Azzerare le emissioni nette entro il 2050, come stima il piano Eni presentato a febbraio, implica che i giacimenti di petrolio e gas, origine e cuore dell’azienda, sempre più escano dal suo perimetro per divenire società autonome. Il loro destino è finanziarsi sul mercato, pagando dividendi che consentono a un’Eni più “leggera” di salvaguardare i propri, e liberare capitale da destinare ai business più futuribili sgravando un debito che, complice il Covid, è risalito al 31% del patrimonio. Una strategia complessa, perché la redditività, come per tutte le major, è ancora legata al petrolio e ai barili. Scorpori e collaborazioni non sono inediti: dalle partnership per sviluppare i grandi giacimenti alle separazioni “politiche” da Italgas, Snam, Saipem. Ma ora è diverso, perché le motivazioni che partono dalla finanza si saldano al modello di business. Eni investe 7 miliardi di euro l’anno, e lo farà nei prossimi 30 per traguardare la neutralità carbonica.
Fino a pochi anni fa quasi tutto andava agli idrocarburi, fonte degli utili. Oggi un 20% della quota “incardina” la transizione energetica, ed Eni stima che il loro peso salga al 40% nel 2030 e al 70% nel 2040. Tuttavia, oltre alla minor redditività nello scambio, non è facile concorrere nelle energie del futuro con rivali che godono di tariffe regolate, o che il mercato valuta dal doppio al triplo: in Borsa le major quotano 4-5 volte il margine operativo lordo, le rinnovabili girano tra 10 e 15 volte (ma la “bolla” potrebbe essere alle porte: da gennaio la nicchia ha perso un terzo del valore). Un divario che non esorta a strapagare attività “green” per vederle poco dopo svalutate sotto l’ombrello Eni. L’azienda di Claudio Descalzi pare più propensa a farsele per gradi e in casa, valorizzando sul mercato quelle che già detiene; nel frattempo accelera gli incassi dagli idrocarburi, liberandosi del loro debito in conto capitale e dei costi operativi.
Il gioco di scatole è duplice. Per le attività a rapida crescita – come le rinnovabili – si punta a vendere quote di minoranza, da collocare in Borsa o a terzi, per scontare utili futuri e velocizzare la crescita di questi business, come richiedono gli impegni presenti e le prescrizioni future se si vorrà limitare a 1,5 gradi il riscaldamento globale.

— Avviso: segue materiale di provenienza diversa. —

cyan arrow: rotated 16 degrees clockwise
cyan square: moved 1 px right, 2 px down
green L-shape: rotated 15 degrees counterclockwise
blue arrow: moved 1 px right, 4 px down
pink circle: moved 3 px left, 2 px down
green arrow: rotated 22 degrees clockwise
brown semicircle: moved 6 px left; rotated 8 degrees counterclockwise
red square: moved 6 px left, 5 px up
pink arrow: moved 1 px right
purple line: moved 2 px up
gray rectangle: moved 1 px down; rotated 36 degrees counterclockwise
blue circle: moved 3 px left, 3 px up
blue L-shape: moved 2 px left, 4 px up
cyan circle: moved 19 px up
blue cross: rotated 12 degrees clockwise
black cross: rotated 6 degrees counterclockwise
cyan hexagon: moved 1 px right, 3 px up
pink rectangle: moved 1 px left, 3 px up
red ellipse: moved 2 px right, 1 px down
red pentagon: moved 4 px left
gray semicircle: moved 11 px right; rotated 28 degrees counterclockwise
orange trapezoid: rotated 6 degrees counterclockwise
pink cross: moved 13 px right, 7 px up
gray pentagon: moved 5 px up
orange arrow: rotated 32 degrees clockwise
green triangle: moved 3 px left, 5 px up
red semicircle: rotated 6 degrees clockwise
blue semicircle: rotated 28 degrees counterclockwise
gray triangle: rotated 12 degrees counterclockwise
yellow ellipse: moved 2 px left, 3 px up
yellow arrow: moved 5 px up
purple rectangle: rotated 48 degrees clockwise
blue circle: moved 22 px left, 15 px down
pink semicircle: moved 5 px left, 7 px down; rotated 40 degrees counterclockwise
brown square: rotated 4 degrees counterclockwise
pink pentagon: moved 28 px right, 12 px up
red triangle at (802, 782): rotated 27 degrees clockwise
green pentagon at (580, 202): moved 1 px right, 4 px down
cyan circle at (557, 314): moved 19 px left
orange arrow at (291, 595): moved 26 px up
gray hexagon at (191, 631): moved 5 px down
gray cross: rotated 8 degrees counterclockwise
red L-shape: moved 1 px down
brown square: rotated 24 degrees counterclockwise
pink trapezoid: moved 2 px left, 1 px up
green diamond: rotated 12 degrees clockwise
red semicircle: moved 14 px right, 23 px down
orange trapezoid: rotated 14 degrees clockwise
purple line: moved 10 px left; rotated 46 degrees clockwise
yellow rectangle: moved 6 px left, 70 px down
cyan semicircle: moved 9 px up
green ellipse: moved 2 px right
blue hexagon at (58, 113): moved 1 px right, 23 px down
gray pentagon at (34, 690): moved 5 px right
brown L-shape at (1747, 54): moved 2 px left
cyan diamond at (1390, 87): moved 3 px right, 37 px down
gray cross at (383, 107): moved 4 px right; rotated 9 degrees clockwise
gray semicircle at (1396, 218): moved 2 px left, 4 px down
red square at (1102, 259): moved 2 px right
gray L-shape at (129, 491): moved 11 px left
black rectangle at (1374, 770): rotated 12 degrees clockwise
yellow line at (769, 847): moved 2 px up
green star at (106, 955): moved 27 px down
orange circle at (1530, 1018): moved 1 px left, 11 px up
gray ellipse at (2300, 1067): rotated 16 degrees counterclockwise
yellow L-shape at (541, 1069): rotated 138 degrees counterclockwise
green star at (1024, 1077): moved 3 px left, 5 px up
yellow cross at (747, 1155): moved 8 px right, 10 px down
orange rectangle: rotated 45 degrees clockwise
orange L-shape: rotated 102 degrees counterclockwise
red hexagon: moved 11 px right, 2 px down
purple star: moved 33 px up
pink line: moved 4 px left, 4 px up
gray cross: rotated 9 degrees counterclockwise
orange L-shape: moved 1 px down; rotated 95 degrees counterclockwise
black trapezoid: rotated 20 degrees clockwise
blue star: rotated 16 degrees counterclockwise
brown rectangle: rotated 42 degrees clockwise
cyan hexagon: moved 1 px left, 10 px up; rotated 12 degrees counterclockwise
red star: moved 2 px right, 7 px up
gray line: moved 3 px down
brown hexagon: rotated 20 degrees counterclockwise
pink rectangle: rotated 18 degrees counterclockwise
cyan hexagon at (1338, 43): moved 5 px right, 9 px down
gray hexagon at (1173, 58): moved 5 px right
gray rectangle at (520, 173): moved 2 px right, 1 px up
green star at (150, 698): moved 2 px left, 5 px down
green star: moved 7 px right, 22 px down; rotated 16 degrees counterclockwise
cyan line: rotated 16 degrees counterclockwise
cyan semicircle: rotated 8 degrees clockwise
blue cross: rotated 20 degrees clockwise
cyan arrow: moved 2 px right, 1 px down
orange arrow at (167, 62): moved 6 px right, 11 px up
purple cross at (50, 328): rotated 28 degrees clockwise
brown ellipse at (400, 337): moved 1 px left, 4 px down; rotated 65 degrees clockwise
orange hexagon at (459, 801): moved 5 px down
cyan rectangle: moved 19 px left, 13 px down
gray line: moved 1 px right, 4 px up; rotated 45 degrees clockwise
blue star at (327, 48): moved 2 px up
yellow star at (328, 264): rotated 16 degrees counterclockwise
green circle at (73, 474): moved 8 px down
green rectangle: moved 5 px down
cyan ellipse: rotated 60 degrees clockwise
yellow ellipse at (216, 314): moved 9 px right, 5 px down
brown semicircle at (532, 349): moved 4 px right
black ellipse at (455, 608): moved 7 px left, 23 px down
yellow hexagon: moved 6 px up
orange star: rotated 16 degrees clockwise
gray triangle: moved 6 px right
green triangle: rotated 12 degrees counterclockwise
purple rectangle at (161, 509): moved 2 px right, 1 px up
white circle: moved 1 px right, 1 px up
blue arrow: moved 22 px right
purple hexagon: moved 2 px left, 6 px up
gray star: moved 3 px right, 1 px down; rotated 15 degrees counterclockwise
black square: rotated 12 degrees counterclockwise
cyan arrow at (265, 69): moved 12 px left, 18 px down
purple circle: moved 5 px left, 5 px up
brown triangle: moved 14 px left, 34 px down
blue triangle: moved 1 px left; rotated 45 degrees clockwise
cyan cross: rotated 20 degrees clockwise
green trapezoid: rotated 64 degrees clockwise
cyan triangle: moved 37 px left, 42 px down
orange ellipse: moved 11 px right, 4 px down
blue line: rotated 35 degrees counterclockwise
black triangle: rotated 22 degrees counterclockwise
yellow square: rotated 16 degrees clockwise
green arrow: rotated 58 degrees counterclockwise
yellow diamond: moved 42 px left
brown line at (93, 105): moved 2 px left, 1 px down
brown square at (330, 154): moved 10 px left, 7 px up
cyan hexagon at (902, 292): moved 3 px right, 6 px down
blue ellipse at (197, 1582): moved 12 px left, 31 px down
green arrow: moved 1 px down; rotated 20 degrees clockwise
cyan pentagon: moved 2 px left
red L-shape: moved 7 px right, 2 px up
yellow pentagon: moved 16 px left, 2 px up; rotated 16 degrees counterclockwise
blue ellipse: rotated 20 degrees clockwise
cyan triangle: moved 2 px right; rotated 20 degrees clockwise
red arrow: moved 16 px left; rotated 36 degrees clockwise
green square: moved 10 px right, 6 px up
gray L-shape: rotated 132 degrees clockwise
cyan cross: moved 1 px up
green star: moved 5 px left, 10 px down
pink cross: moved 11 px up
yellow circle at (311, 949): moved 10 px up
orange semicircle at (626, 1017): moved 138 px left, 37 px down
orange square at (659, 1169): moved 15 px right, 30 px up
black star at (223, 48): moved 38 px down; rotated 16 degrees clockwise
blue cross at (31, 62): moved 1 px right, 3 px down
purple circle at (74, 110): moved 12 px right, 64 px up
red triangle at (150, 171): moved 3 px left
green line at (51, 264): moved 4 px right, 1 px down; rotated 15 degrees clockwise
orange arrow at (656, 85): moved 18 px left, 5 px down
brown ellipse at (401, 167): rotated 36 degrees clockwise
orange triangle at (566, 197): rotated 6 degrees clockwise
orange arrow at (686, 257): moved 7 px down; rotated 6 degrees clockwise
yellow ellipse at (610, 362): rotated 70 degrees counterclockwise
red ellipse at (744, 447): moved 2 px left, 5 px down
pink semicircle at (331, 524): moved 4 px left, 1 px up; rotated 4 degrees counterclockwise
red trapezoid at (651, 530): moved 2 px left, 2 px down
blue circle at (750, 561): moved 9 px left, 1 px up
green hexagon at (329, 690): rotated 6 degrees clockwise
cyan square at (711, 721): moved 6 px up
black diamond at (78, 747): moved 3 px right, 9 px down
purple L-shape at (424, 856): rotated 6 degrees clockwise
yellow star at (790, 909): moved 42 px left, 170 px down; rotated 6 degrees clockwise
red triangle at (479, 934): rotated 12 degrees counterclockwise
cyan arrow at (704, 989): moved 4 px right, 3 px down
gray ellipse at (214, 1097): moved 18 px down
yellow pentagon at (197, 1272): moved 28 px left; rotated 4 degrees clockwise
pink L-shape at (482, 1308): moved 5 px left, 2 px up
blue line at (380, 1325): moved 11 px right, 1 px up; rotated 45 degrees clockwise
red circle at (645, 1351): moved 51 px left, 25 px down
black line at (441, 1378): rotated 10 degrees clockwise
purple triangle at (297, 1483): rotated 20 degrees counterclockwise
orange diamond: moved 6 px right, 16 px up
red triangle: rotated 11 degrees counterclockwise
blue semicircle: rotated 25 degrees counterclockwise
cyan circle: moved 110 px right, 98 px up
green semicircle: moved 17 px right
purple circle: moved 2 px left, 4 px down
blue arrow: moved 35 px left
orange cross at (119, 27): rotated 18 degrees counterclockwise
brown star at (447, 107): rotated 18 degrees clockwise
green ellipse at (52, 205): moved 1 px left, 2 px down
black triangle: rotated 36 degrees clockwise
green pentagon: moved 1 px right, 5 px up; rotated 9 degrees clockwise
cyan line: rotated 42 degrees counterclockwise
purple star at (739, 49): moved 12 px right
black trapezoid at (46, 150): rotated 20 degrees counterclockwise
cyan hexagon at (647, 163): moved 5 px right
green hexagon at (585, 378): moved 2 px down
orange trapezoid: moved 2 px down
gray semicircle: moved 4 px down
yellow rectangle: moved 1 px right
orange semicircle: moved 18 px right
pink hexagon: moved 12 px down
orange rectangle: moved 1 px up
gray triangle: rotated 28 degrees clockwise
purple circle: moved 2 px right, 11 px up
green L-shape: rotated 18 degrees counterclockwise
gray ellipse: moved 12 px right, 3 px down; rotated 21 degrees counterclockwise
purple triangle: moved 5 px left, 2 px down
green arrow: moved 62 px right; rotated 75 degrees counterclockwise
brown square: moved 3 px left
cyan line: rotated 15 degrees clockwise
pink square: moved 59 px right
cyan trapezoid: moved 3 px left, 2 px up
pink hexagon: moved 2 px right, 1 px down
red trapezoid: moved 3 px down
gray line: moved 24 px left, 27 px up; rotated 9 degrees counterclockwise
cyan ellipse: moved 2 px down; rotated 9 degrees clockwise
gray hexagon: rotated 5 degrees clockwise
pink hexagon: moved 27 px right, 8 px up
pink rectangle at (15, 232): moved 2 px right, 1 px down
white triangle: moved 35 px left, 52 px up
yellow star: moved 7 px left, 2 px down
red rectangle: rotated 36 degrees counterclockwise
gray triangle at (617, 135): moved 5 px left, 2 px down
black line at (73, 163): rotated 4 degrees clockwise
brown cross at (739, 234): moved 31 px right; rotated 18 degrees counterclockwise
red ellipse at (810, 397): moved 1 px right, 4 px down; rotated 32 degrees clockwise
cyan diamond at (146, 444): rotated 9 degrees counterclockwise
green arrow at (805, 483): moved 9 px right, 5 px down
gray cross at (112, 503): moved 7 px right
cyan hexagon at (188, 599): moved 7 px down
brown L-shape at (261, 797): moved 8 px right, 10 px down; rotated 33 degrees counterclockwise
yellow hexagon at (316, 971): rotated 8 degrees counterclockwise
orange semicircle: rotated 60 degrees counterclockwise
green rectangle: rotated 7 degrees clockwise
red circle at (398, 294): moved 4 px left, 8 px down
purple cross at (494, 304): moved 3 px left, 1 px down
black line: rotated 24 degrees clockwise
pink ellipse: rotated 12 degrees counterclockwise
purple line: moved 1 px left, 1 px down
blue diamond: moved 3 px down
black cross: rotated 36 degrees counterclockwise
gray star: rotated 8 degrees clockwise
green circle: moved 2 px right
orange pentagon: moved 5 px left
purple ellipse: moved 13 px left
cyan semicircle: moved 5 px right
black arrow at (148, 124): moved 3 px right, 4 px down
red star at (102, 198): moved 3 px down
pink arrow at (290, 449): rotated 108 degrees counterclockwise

L’ultimo esempio, di quattro mesi fa, riguarda la cessione di un 25-30% circa della società che unisce “Eni gas e luce” e le rinnovabili, che tra circa un anno farà incassare fino a 3 miliardi al gruppo, e permetterà di integrare i due business, vendendo a 11 milioni di clienti Eni gas ed elettricità da rinnovabili, così da stabilizzarne prezzi e approvvigionamento. Successivamente altre “valorizzazioni” potrebbero profilarsi: nell’ambiente si guarda alle tecnologie proprietarie Eni, che da catalizzatore di attività storiche stanno diventando lo snodo della transizione, e atte a molteplici usi anche esterni. Nei settori “maturi” a crescita lenta degli idrocarburi, invece, le compartecipazioni sembrano la strada. «L’industria è scossa da un cambiamento secolare e impetuoso – spiega Francesco Gattei, direttore finanziario Eni –. In uno scenario di prezzo strutturalmente basso ci troviamo a dover finanziare la transizione, gli idrocarburi, le rinnovabili, e un R&S che abiliti il tutto. Per questo siamo interessati a creare veicoli operativi che si finanzino più efficacemente sul mercato e ci paghino dividendi, liberando capitale per la crescita dei nuovi business». Queste società ad hoc tra l’altro fanno leva sulle riserve, quindi possono raggiungere tassi di indebitamento anche doppi rispetto all’Eni, legata anche al rischio Italia, e con un rapporto debito/patrimonio che la dirigenza, in sintonia con gli investitori, non vuole aumentare. Quanto poi al destino delle società oggi al varo, con governance e assetti condivisi, nessuno può dire davvero se tra qualche anno saranno ancora tra le zampe del Cane.